Le Brésil aura été hier dans la tête de nombreux acteurs de la distribution française. Si le conseil d'administration du groupe Carrefour n'était censé qu'entériner les dernières résolutions qui seront présentées à l'assemblée générale du 21 juin prochain, laquelle tournera autour de la scission du réseau de « hard discount » Dia, nul doute, cependant que les administrateurs (dont la nouvelle venue, l'économiste Mathilde Lemoine, qui remplace Jean-Martin Folz, parti pour cause de désaccord stratégique) auront évoqué l'idée d'un rapprochement de leur filiale brésilienne avec le groupe local Pão de Açucar.
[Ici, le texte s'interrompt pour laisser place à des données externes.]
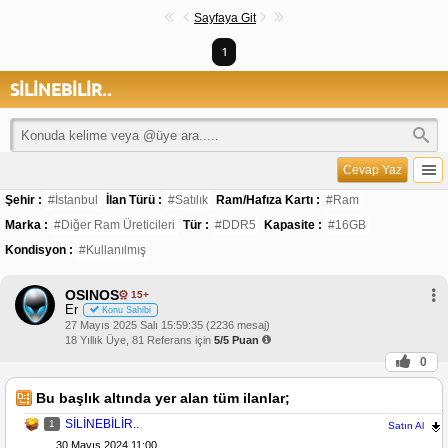
Sayfaya Git
1
SİLİNEBİLİR..
Cevap Yaz
Şehir :
#İstanbul
İlan Türü :
#Satılık
Ram/Hafıza Kartı :
#Ram
Marka :
#Diğer Ram Üreticileri
Tür :
#DDR5
Kapasite :
#16GB
Kondisyon :
#Kullanılmış
OSINOS
15+
Er
Konu Sahibi
27 Mayıs 2025 Salı 15:59:35 (2236 mesaj)
18 Yıllık Üye, 81 Referans için
5/5 Puan
0
Bu başlık altında yer alan tüm ilanlar;
SİLİNEBİLİR..
1
Satın Al
30 Mayıs 2024 11:00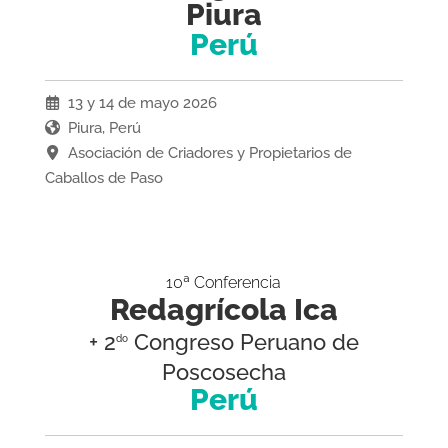
Piura
Perú
13 y 14 de mayo 2026
Piura, Perú
Asociación de Criadores y Propietarios de
Caballos de Paso
10ª Conferencia
Redagrícola Ica
+ 2
Congreso Peruano de
do
Poscosecha
Perú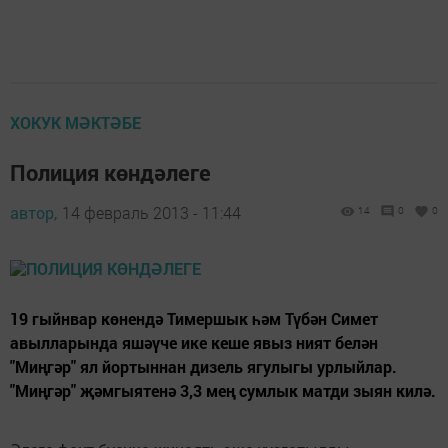
ХОКУК МӘКТӘБЕ
Полиция көндәлеге
автор,
14 февраль 2013 - 11:44
14
0
0
19 гыйнвар көнендә Тимершык һәм Түбән Симет
авылларында яшәүче ике кеше явыз ният белән
"Миңгәр" ял йортыннан дизель ягулыгы урлыйлар.
"Миңгәр" җәмгыятенә 3,3 мең сумлык матди зыян килә.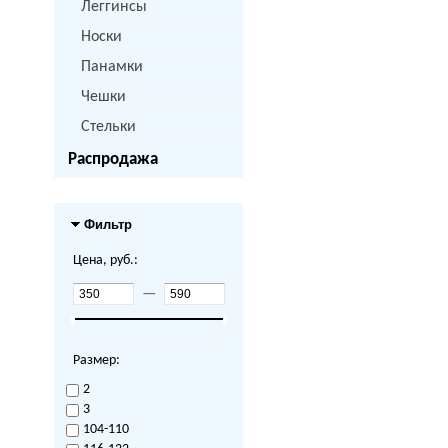
Леггинсы
Носки
Панамки
Чешки
Стельки
Распродажа
Фильтр
Цена, руб.:
—
Размер:
2
3
104-110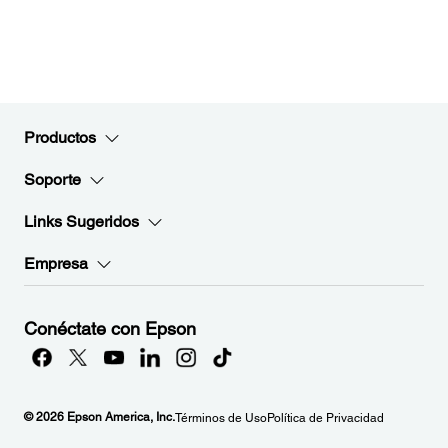
Productos
Soporte
Links Sugeridos
Empresa
Conéctate con Epson
© 2026 Epson America, Inc.
Términos de Uso
Política de Privacidad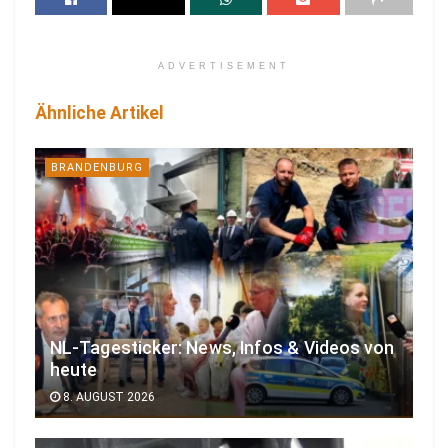
ADVERTISEMENT
Ähnliche Artikel
BRANDENBURG
NL-Tagesticker: News, Infos & Videos von
heute
8. AUGUST 2026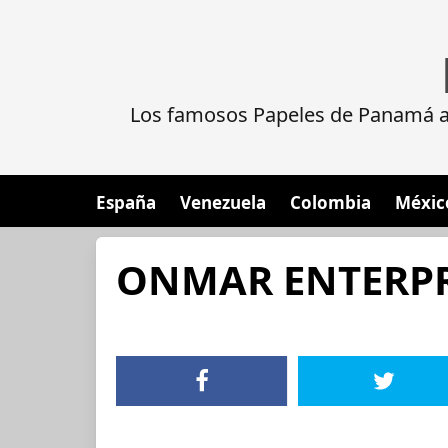
Los famosos Papeles de Panamá al
España
Venezuela
Colombia
Méxic
ONMAR ENTERPR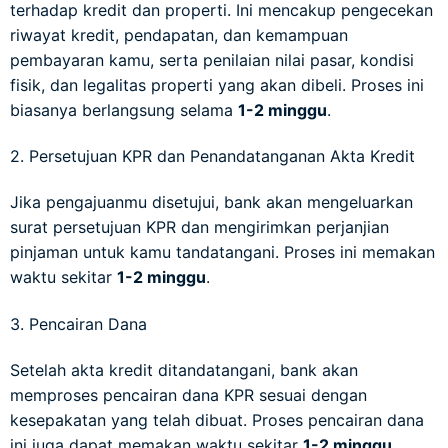
terhadap kredit dan properti. Ini mencakup pengecekan
riwayat kredit, pendapatan, dan kemampuan
pembayaran kamu, serta penilaian nilai pasar, kondisi
fisik, dan legalitas properti yang akan dibeli. Proses ini
biasanya berlangsung selama
1-2 minggu
.
2. Persetujuan KPR dan Penandatanganan Akta Kredit
Jika pengajuanmu disetujui, bank akan mengeluarkan
surat persetujuan KPR dan mengirimkan perjanjian
pinjaman untuk kamu tandatangani. Proses ini memakan
waktu sekitar
1-2 minggu
.
3. Pencairan Dana
Setelah akta kredit ditandatangani, bank akan
memproses pencairan dana KPR sesuai dengan
kesepakatan yang telah dibuat. Proses pencairan dana
ini juga dapat memakan waktu sekitar
1-2 minggu
.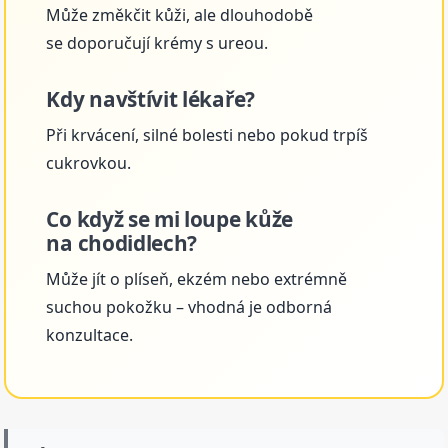
Může změkčit kůži, ale dlouhodobě
se doporučují krémy s ureou.
Kdy navštívit lékaře?
Při krvácení, silné bolesti nebo pokud trpíš
cukrovkou.
Co když se mi loupe kůže
na chodidlech?
Může jít o plíseň, ekzém nebo extrémně
suchou pokožku – vhodná je odborná
konzultace.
Révélé, il y a dix jours par « Le Journal du dimanche » le projet a provoqué l'ire de Casino, associé à 50-50 avec Abilio Diniz, le président de Pão de Açucar, a travers le holding de contrôle Wilkes. Hier matin, le groupe de Jean-Charles Naouri publiait un communiqué indiquant que « Casino [avait] saisi le 30 mai 2011 la Chambre de commerce internationale d'une procédure d'arbitrage à l'encontre du groupe Diniz sollicitant notamment le respect et la bonne exécution du pacte entre actionnaires du 27 novembre 2006 relatif à leur société commune Wilkes, laquelle contrôle la société brésilienne CBD [CBD est la structure située entre Wikes et Pão de Açucar, NDLR] ». En résumé, Casino, qui en 2012 n'aura qu'à racheter une part de Wilkes pour en prendre le contrôle, montre les dents, « pour faire valoir son bon droit », indique un proche du groupe.
Ses dirigeants avaient déjà écrit à leurs homologues de Carrefour, il y a quelques jours, pour leur rappeler qu'aucun accord avec Abilio Diniz ne pouvait se faire sans leur accord. La procédure engagée par Casino clarifie la situation. A l'évidence, l'associé brésilien du groupe stéphanois a bien engagé des contacts avec Carrefour par le biais de sa banque d'affaires, Estater. Le « Wall Street Journal » a d'ailleurs cité une lettre que celui qui détient la huitième fortune du Brésil a écrit à Jean-Charles Naouri pour l'en informer. Après coup. Il a prétendu que, pour l'heure, cela n'avait débouché sur rien. Mais sans rompre les pourparlers avec le concurrent de Casino. Un journaliste du magazine brésilien « Vega » a d'ailleurs indiqué sur son site Internet qu'il avait vu le 25 juin « un groupe de six Français entrer dans les locaux d'Estater », des Français qui pourraient être les représentants de Lazard, la banque française que Carrefour aurait mandatée pour traiter le dossier. Une information donnée par « Le Journal du dimanche » et jamais démentie depuis.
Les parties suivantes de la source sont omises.